More than eleven weeks after his run at Epsom Septimus returned to the track and was moved up in distance for the Group 2 Lonsdale Cup over two miles at York and started 6/5 favourite against eight opponents including Sergeant Cecil (Ebor Handicap, Cesarewitch Handicap), Distinction (Goodwood Cup), and Percussionist (Yorkshire Cup). Ridden by Johnny Murtagh, Septimus ranked in third place for mot of the way before taking the lead approaching the final furlong and winning by a neck from Balkan Knight. Murtagh was again in the saddle when Septimus returned to Yorkshire and started the 11/10 favourite for the Doncaster Cup over two and a quarter miles on 14 September. Ditinction and Balkan Knight were again in opposition but his most serious rivals appeared to be Allegretto (Goodwood Cup) and Geordieland (Grand Prix de Chantilly). Murtagh settled the colt in third place as Finalmente set the pace and opened up a clear lead. Septimus made steady progress, overtook Finalmente approaching the last quarter mile and accelerated away from his rivals to win "easily" by five lengths. After the race Murtagh commented "He's a very progressive horse and has really improved. He showed he has no problem with the trip... he has a bit of speed, and is a class above those stayers at the moment".

In the 2007 World Thoroughbred Racehorse Rankings Septimus was rated the 17th best racehorse in the world and the best horse over extended distances.

===2008: five-year-old season===
Septimus was off the track for nine and a half months before returning in the Group 3 Curragh Cup over 14 furlongs on 28 June 2008 in which he carried 140 pounds and started the odds-on favourite. After racing in fifth place he took the lead approaching the final furlong and won by two and half lengths from Mores Wells (Ballyroan Stakes) with Peppertree Lane (the winner of the race in 2007) a neck away in third place.

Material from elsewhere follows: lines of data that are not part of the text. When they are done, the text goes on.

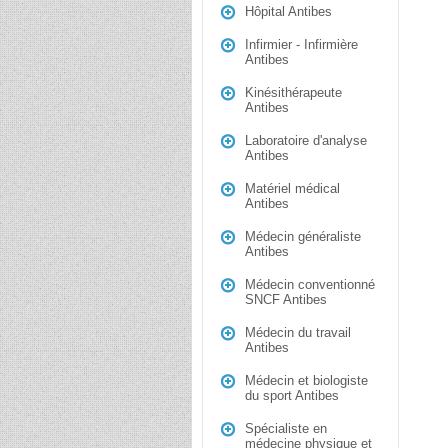
Hôpital Antibes
Infirmier - Infirmière
Antibes
Kinésithérapeute
Antibes
Laboratoire d'analyse
Antibes
Matériel médical
Antibes
Médecin généraliste
Antibes
Médecin conventionné
SNCF Antibes
Médecin du travail
Antibes
Médecin et biologiste
du sport Antibes
Spécialiste en
médecine physique et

The Irish St. Leger on 13 September at the Curragh was expected to feature a clash between Septimus and his seven-year-old stablemate Yeats, but when Yeats was withdrawn from the contest Septimus was made the 1/3 favourite. The field did not appear to be a strong one, with the only other runners to start at less than 25/1 being Mores Wells, Hasanka (Ballycullen Stakes) and Yellowstone (Gordon Stakes). Heffernan settled the favourite in third place as his stablemate Mikhail Fokhine set the pace from another Ballydoyle outsider New Zealand. Septimus moved up alongside the pacemakers entering the straight, went to the front, and drew away from the field to win "very easily" by thirteen lengths. His win made Aidan O'Brien (who was at the Doncaster St Leger meeting on the day) the first trainer in 73 years to win all five of the Irish Classic Races. O'Brien's wife Anne-Marie addressed the press after the race and said "I’m so happy for everyone associated with Ballydoyle, and we’ve been so lucky that the horses have stayed sound. Septimus got his opportunity today and I’m really thrilled".

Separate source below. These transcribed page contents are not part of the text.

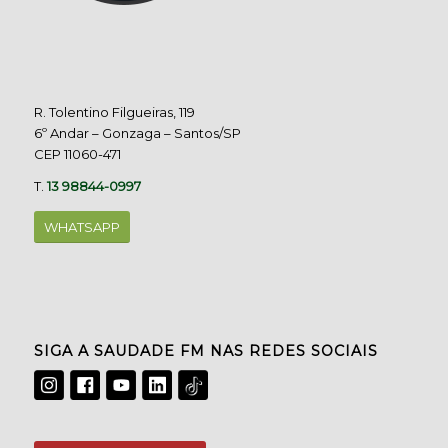
R. Tolentino Filgueiras, 119
6º Andar – Gonzaga – Santos/SP
CEP 11060-471
T.
13 98844-0997
WHATSAPP
SIGA A SAUDADE FM NAS REDES SOCIAIS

For his final racecourse appearance, Septimus, who was being described as "the best stayer in the world", was shipped to Australia to contest the Melbourne Cup over 3200 metres at Flemington Racecourse on 4 November. Starting the 6/1 second favourite he was among the leaders from the start but faded badly in the straight and finished lame in eighteenth place. After the race Murtagh commented "I think we need to examine what type of horse to bring to Australia. Septimus wasn’t the right one".

In the 2008 World Thoroughbred Rankings Septimus was rated the 23rd best racehorse in the world and the equal-best horse over extended distances alongside Conduit and Yeats.

==Stud career==
Septimus remained in training in 2009 but did not race again. He was retired to stud at the end of the year and was marketed as a National Hunt stallion. Standing at Coolmore's Castle Hyde stud in County Cork he had problems with fertility. He was withdrawn from stud duties and gelded but died from complications arising from the surgery on 12 December 2010.

==Pedigree==

- Septimus was inbred 2 × 3 to Northern Dancer, meaning that this stallion appears in both the second and third generations of his pedigree.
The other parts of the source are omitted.